This is an appeal from a final decree entered by the Court of Common Pleas of Cumberland County in which the parental rights of R.P.L. and M.B.L., the natural mother and father of B.L. and J.L., were terminated involuntarily.1 We reverse and remand the matter for the reasons herein stated.
The order which forms the basis of the instant appeal was entered on July 14, 1982, approximately four months after the United States Supreme Court’s decision in Santosky v. Kramer, 455 U.S. 745, 102 S.Ct. 1388, 71 L.Ed.2d 599 (1982). In Santosky, the Supreme Court held that involuntary termination proceedings are governed by a “clear and convincing evidence” standard of proof, because “such a standard adequately conveys to the factfinder the level of subjective certainty about his factual conclusions necessary to satisfy due process.” Id. at 769, 102 S.Ct. at 1402-3, 71 L.Ed.2d at 617.
More recently, this Court has stated that the Santosky decision applies “to all cases in which appeals had not been exhausted at the time the Santosky decision was rendered.”
*177In re: Adoption of M.E.T., Appeal of: M.E.T.G., 313 Pa.Super. 316, 318, 459 A.2d 1247, 1249 (1983).
Although the termination order in the instant case was entered after the date of the Santosky decision, the evidentiary hearings conducted at the trial were held on January 15th, January 22nd, and February 2nd of 1982, prior to that decision. Additionally, the trial court’s extensive seventeen page opinion makes no mention of the standard of proof which it applied in examining the evidence presented. As a result, this case is controlled by a recent case of this Court where we remanded because “it is impossible for us to determine if the correct standard, clear and convincing evidence, was applied in this case.” In re: Involuntary Termination of Parental Rights to Scott and Tommy, 315 Pa.Super. 144, 146, 461 A.2d 838, 839 (1983). Instead of engaging in an independent review of the record, it is our view that a remand is the better practice particularly where the trial court has terminated parental rights “so that the trier-of-fact, who had an[ ] opportunity to observe the witnesses and their demeanor, can re-evaluate the evidence in light of the new evidentiary standard.” 2 Appeal of G.J.A., 304 Pa.Super. 21, 27 n. 5, 450 A.2d 80, 83 n. 5 (1982).

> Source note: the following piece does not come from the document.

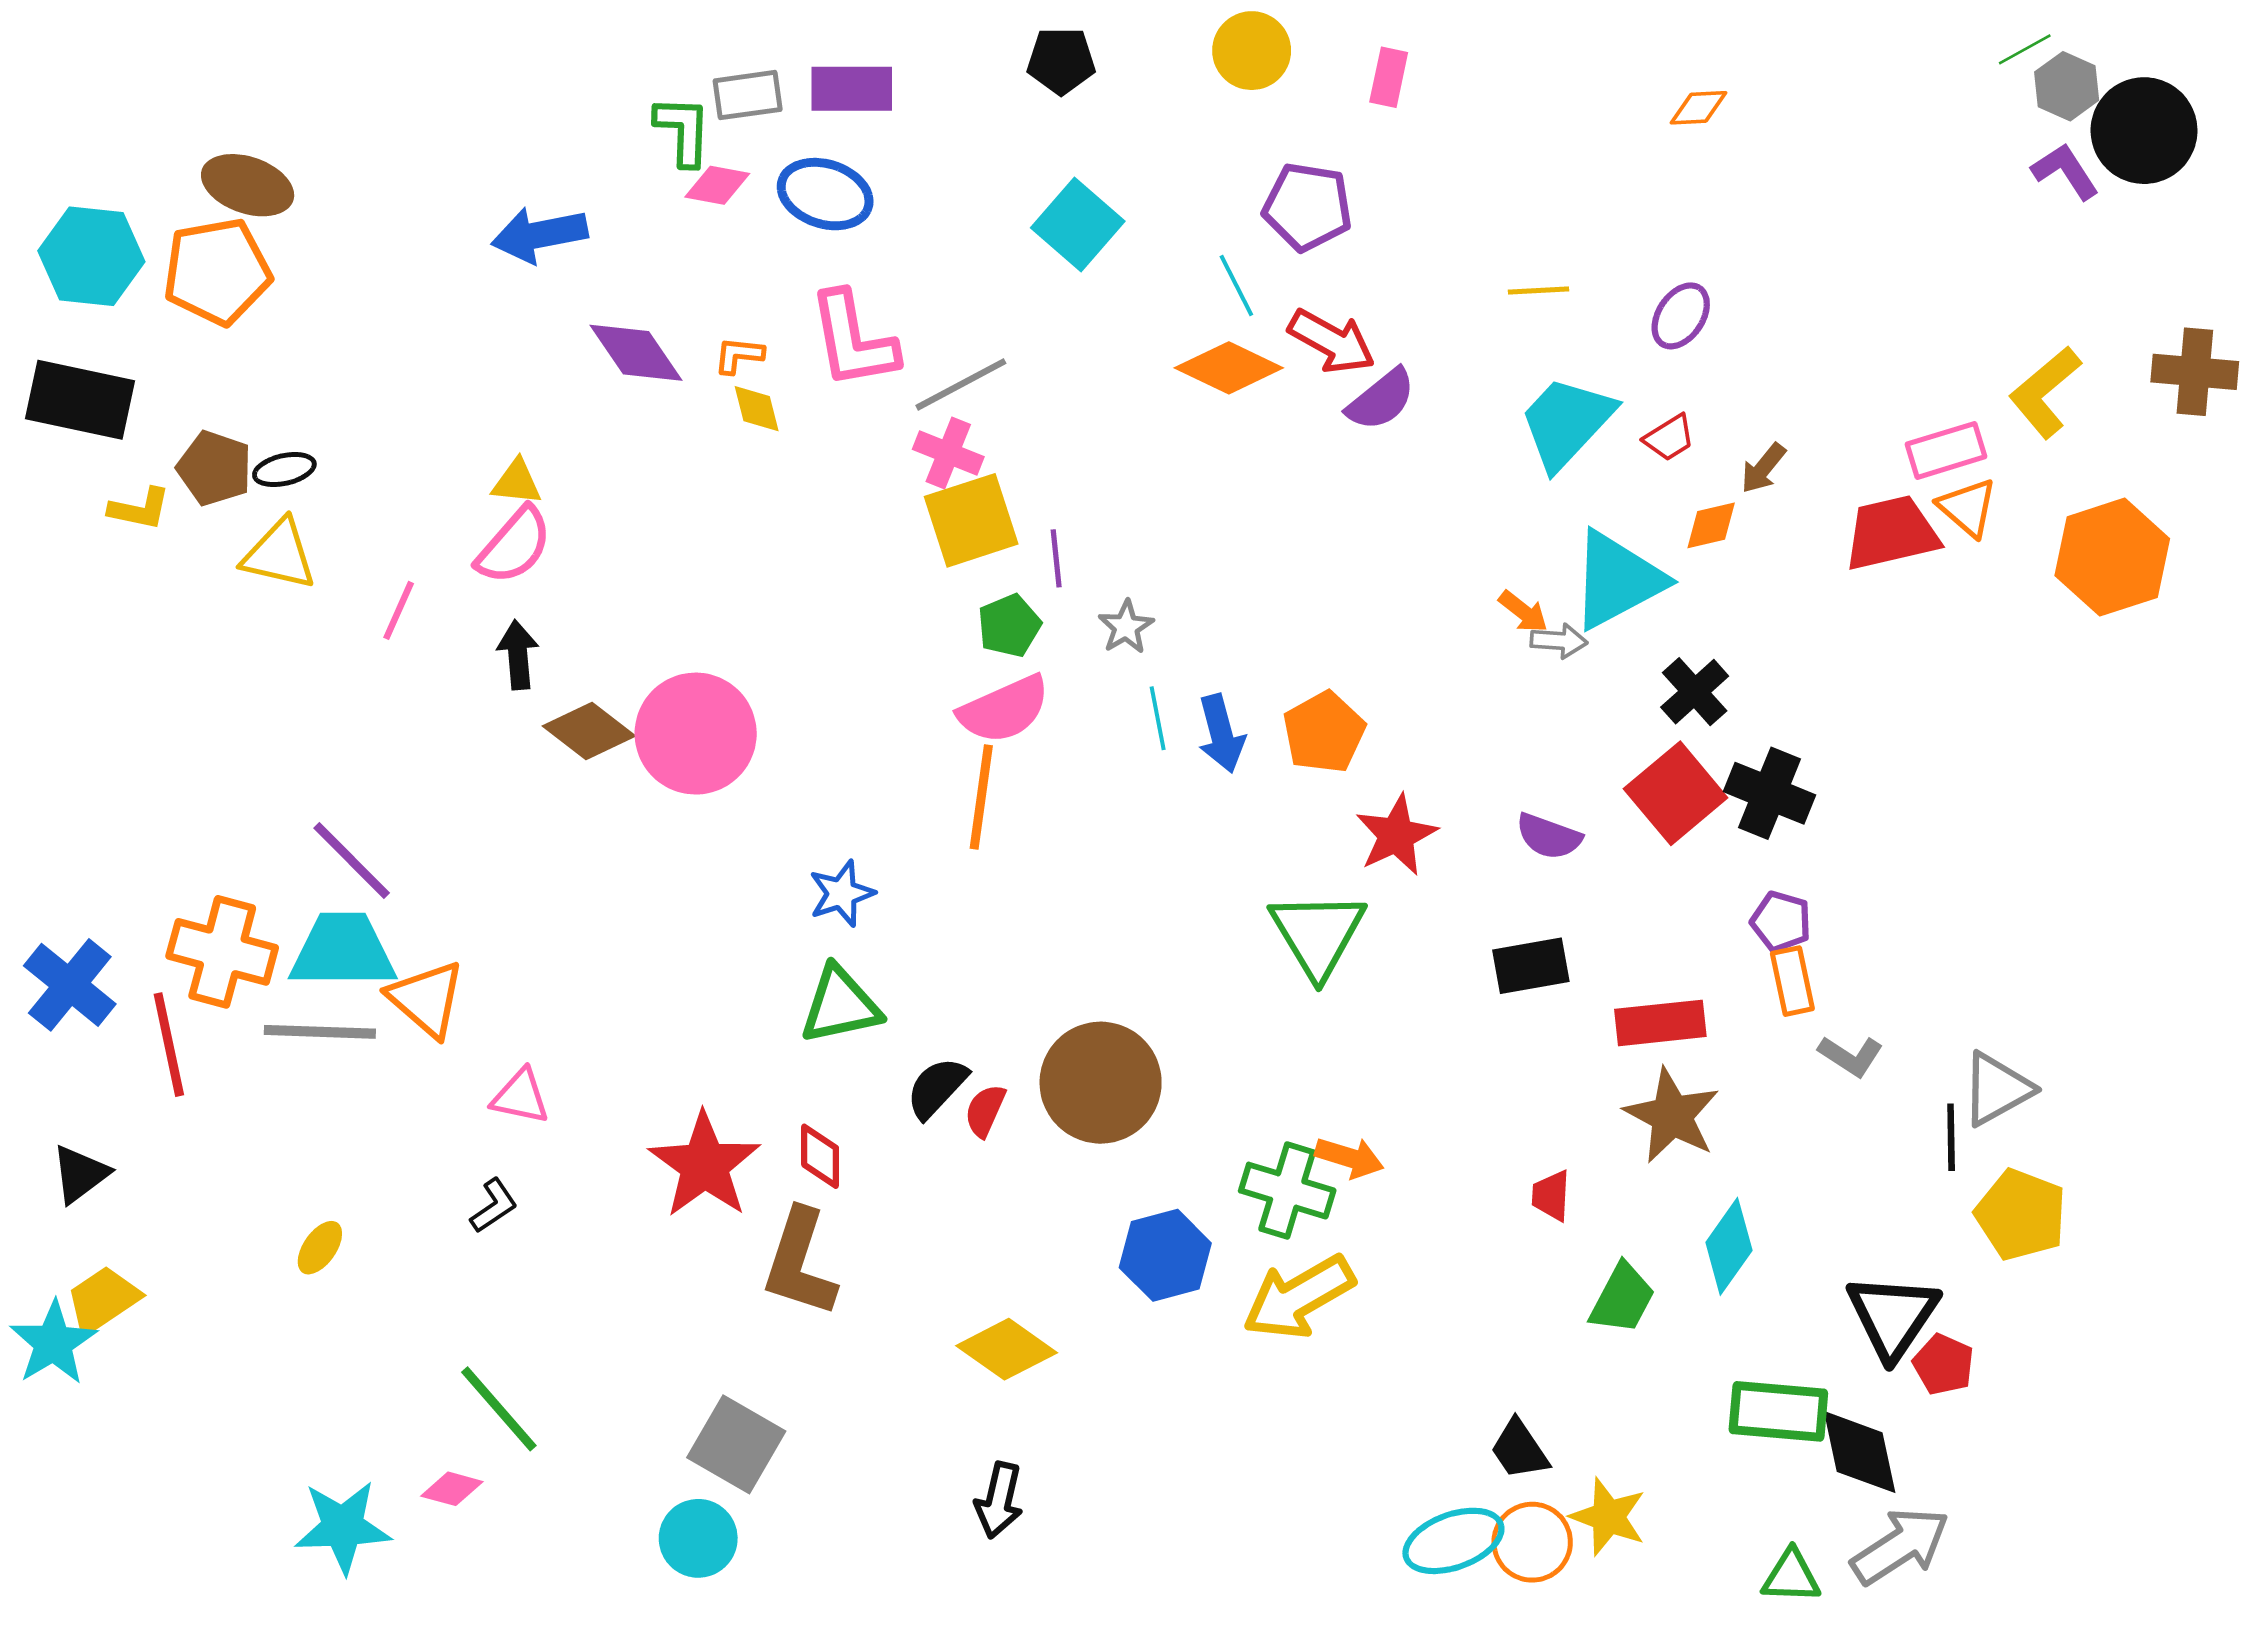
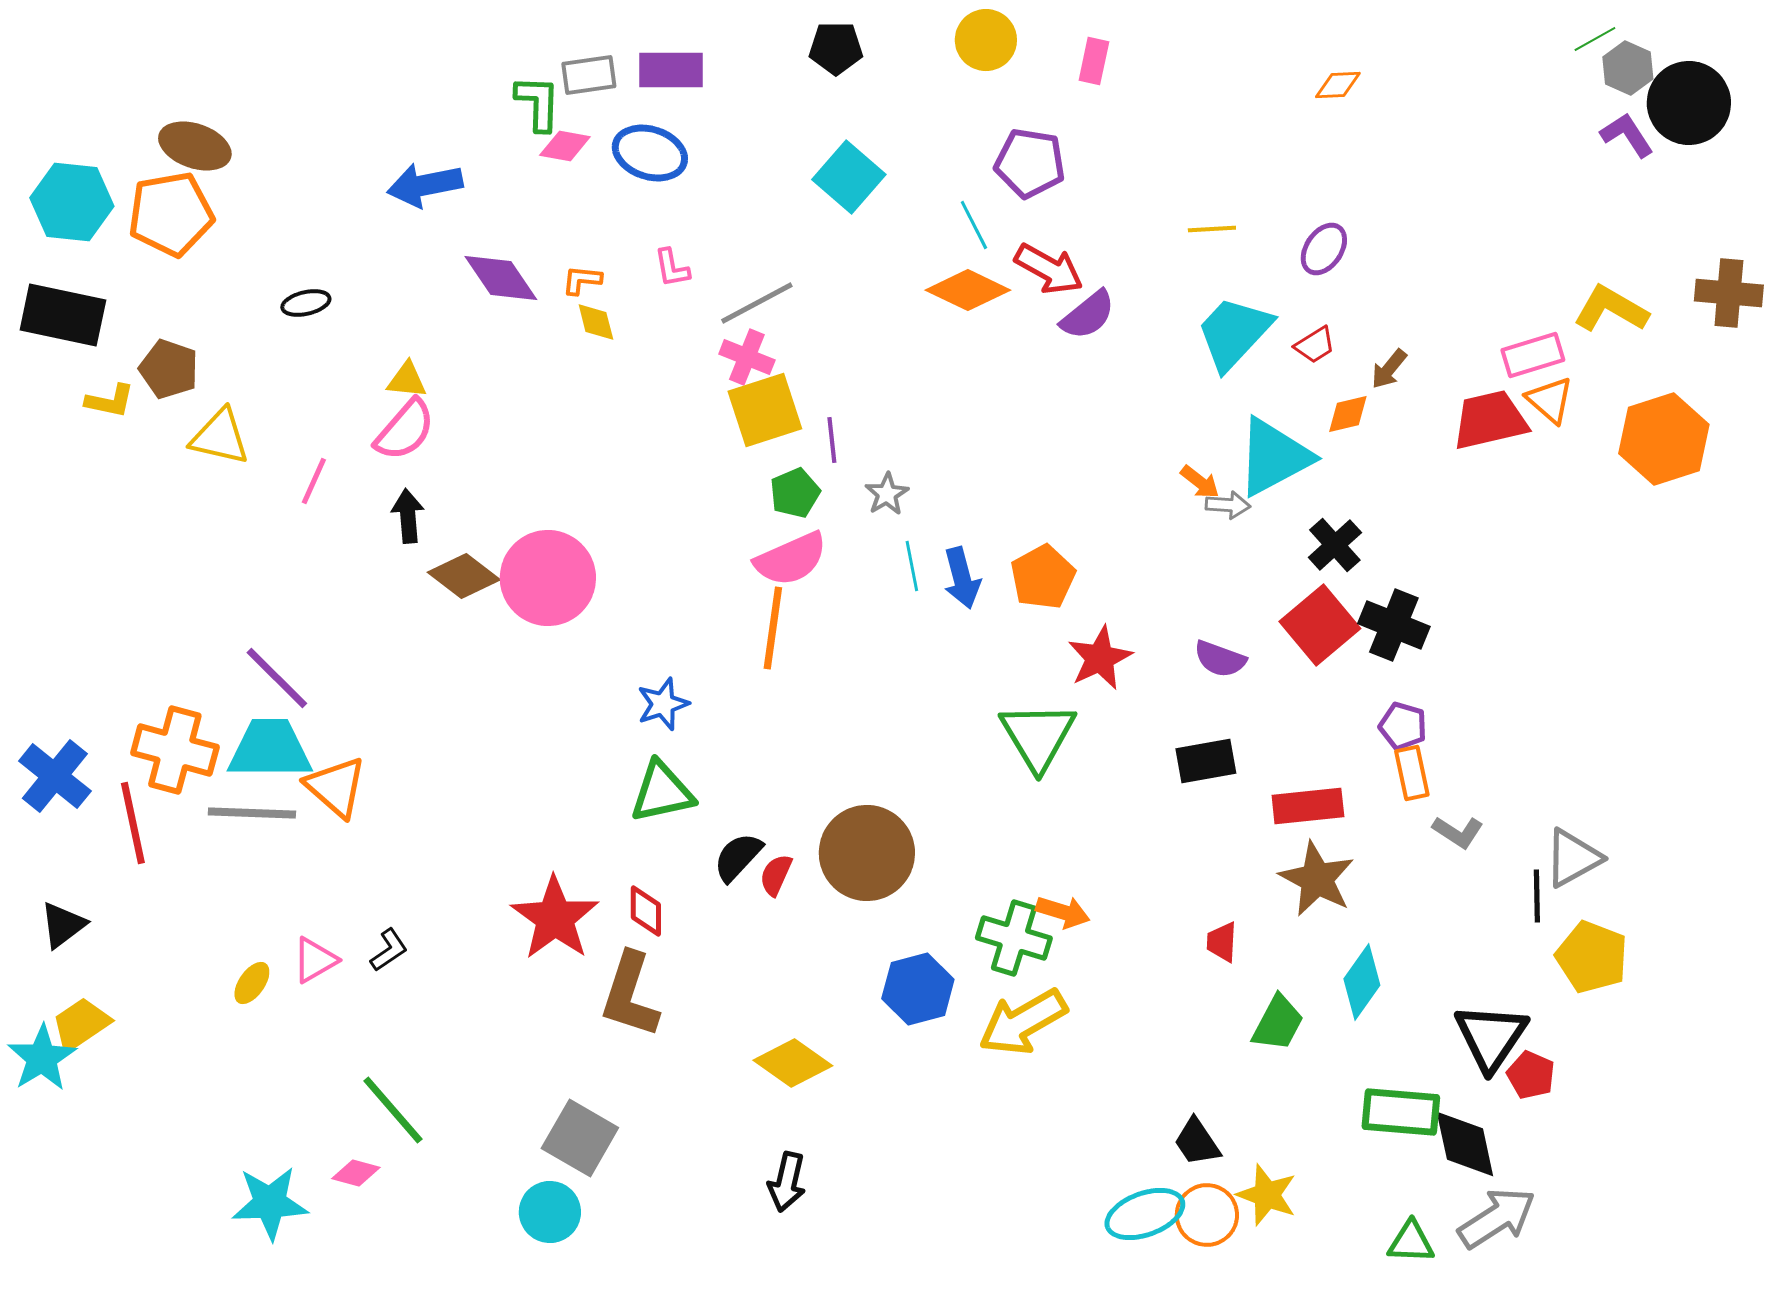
pink L-shape: (853, 340) -> (672, 268), size x0.5
yellow L-shape: (2045, 392) -> (1611, 309), turned 70
black ellipse: (284, 470) -> (306, 303), moved
pink triangle: (520, 1097) -> (315, 960), moved, turned -42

In the event that the trial court determines that new evidentiary hearings are necessary, then those hearings should be scheduled. On the other hand, “if the court concludes that new evidentiary hearings are not required, it need only reconsider its prior findings in light of the clear and convincing standard and modify those finds as necessary.” In re: Involuntary Termination of Parental Rights to Scott and Tommy, 315 Pa.Super. at 146-47, 461 A.2d at 839.
*178The matter is remanded for further proceedings not inconsistent with this opinion. Jurisdiction is relinquished.
. The trial court entered its termination order pursuant to "Local Orphans Court Rule 31.1 adopted August 6, 1980, which provides inter alia ‘All decrees entered in the Orphans’ Court shall be final decrees.’ ” "ORDER OF COURT" dated July 14, 1982. Because no rule of the Orphans Court of Common Pleas of Cumberland County required exceptions to be taken to adoption decrees, appellants’ failure to file exceptions does not constitute a waiver of the issues raised on appeal. See In re Adoption of R.W.B., 485 Pa. 168, 171 n. 1, 401 A.2d 347, 348 n. 1 (1979). It appears that Rule 31.1 was adopted in order to cure the defect in the record which necessitated a remand because a final decree had not been entered. See In re Involuntary Termination of Parental Rights to B.M.D. and R.L.D., 487 Pa. 387, 389 n.1, 409 A.2d 404, 405 n. 1 (1979).
. Where a review of the record “convinces us that even the lower standard of preponderance of the evidence had not been satisfied”, the matter will not be remanded, and the termination petition will be denied. See In re: Adoption of M.E.T., Appeal of: M.E.T.G., 313 Pa.Super. at 323, n. 5, 459 A.2d at 1251 n. 5.